Return to BSD News archive

Path: euryale.cc.adfa.oz.au!newshost.carno.net.au!harbinger.cc.monash.edu.au!munnari.OZ.AU!news.Hawaii.Edu!news.uoregon.edu!news-peer.gsl.net!news.gsl.net!hunter.premier.net!www.nntp.primenet.com!nntp.primenet.com!news1.best.com!nntp1.best.com!usenet
From: dillon@flea.best.net (Matt Dillon)
Newsgroups: comp.unix.bsd.freebsd.misc
Subject: Re: freeBSD and P6/180
Date: 8 Nov 1996 00:54:42 GMT
Organization: BEST Internet Communications, Inc.
Lines: 96
Message-ID: <55u0ci$fl5@nntp1.best.com>
References: <32784DB5.2BDE@sybase.com> <3280D2FC.28D5@www.play-hookey.com> <57g22mmc2l.fsf@tees.elsevier.co.uk> <32823416.24F5@www.play-hookey.com>
NNTP-Posting-Host: flea.best.net

:In article <32823416.24F5@www.play-hookey.com>,
:Ken Bigelow  <kbigelow@www.play-hookey.com> wrote:
:>Paul Richards wrote:
:>> 
:>> Ken Bigelow <kbigelow@www.play-hookey.com> writes:
:>> 
:>> > > You don't want a cpu at that speed either, make sure it's a multiple
:>> > > of 33 1/3 (roughly).
:>> >
:>> > Now you've got me puzzled. What's wrong with a multiple of 40 or 50 MHz
:>> > (always assuming the motherboard can run at one or the other of thoses
:>> > speeds)? I would expect that a higher motherboard speed would be
:>> > desirable, too.
:>> >
:>> > Could it be that the motherboard is expected to clock at 60 MHz for the
:>> > PP180? That would make more sense to me than running a 30 MHz clock and
:>> > a 6X multiplier.
:>> 
:>> Yes. But it sounds like you've got an out of date notion of bus
:>> speeds. 40 and 50 Mhz is *slow*, you want to run the bus at
:>> 66Mhz. Running the bus at 60Mhz is a 6Mhz drop which people don't
:>> think is significant until you point out it's 10%
:>
:>Obviously I'm more limited by my pocketbook than I had realized. My site
:>is still running on an ISA/VLB motherboard (486DX50) with EIDE drive,
:>etc. I can upgrade to a 5x86-133 (AMD) which overclocks to 160, but with
:>a 33.6K dialup connection, this is the bottleneck in any case. Ah, well,
:>when I win the lottery.....
:>
:>Thanks for waking me up, although it'll still be awhile.
:>-- 
:>Ken
:>
:>Are you interested in   |
:>byte-sized education    |   http://www.play-hookey.com
:>over the Internet?      |

    The real significance is as much in bus WIDTH as it is in bus
    SPEED.  The PCI bus only runs at 33 MHz (I think), but at 32 bits wide
    you get as much as 130 MBytes/sec out of it when doing
    burst DMA or burst pipelined writes.  Compare that to ISA,
    where you would be lucky to get 5 MBytes/sec out of it.

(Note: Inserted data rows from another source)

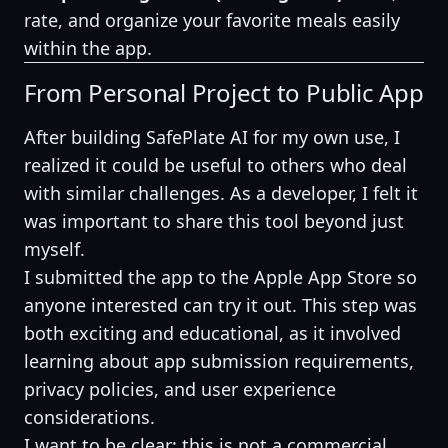
rate, and organize your favorite meals easily
within the app.
From Personal Project to Public App
After building SafePlate AI for my own use, I
realized it could be useful to others who deal
with similar challenges. As a developer, I felt it
was important to share this tool beyond just
myself.
I submitted the app to the Apple App Store so
anyone interested can try it out. This step was
both exciting and educational, as it involved
learning about app submission requirements,
privacy policies, and user experience
considerations.
I want to be clear: this is not a commercial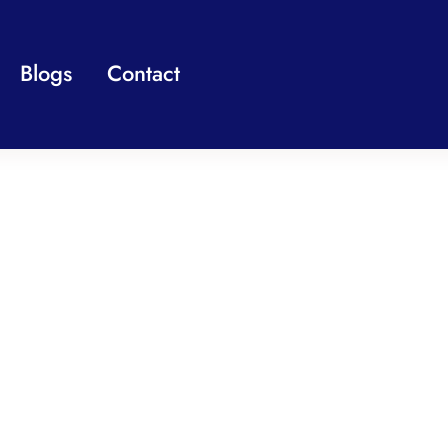
Blogs
Contact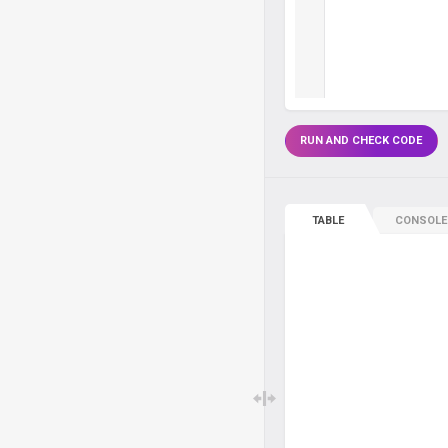
RUN AND CHECK CODE
TABLE
CONSOLE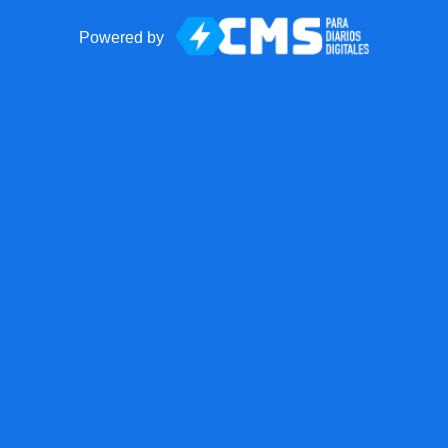
Powered by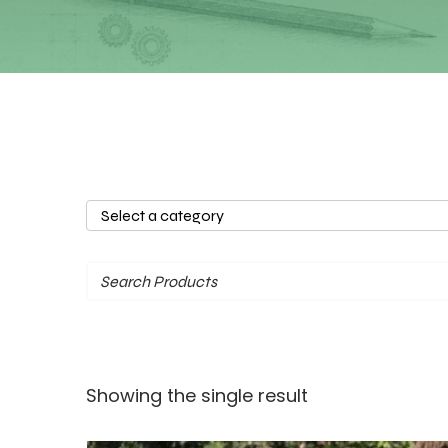
Select
a
category
Showing the single result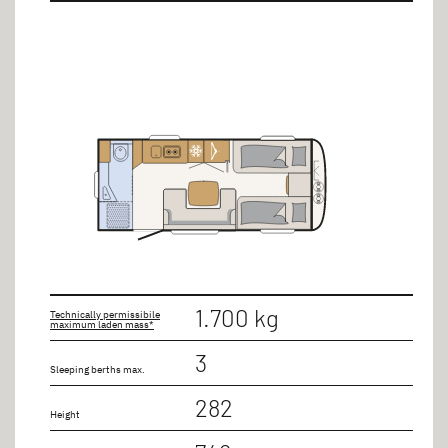
1.700 kg
Technically permissibile
maximum laden mass*
3
Sleeping berths max.
282
Height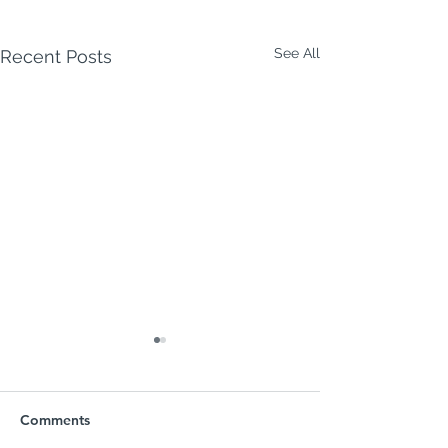
See All
Recent Posts
Comments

    The dynamic rams used for memory are still the same old 70ns
    SIMMs they have always been.. in fact, EDO is not fundamentally
    different beyond the 'extended data out' portion... it's still
    the same basic speed, just tuned such that a modern memory
    controller can access it one clock faster.

    The difference is that on a pentium class machine two SIMMs
    are accessed in parallel.. 64 bits rather then 32, doubling
    the effective throughput.  If you add interleaving (with 
    four SIMMs), you double it again.

    CPU caches are now a whole lot larger and a whole lot wider..
    A typical instruction cache is 128 to 256 bits wide.  
    Something like the pentium (pro) gets 200 MIPS (200 MILLION
    instructions per second) by accessing a slower, but very
    much wider cache subsystem.  RISC chips generally work the
    same way.  Instruction execution is effectively decoupled
    from the memory and, except for reads, the I/O subsystem,
    allowing instructions to be executed at 10 times the rate
    the nominal memory subsystem would otherwise be able to support.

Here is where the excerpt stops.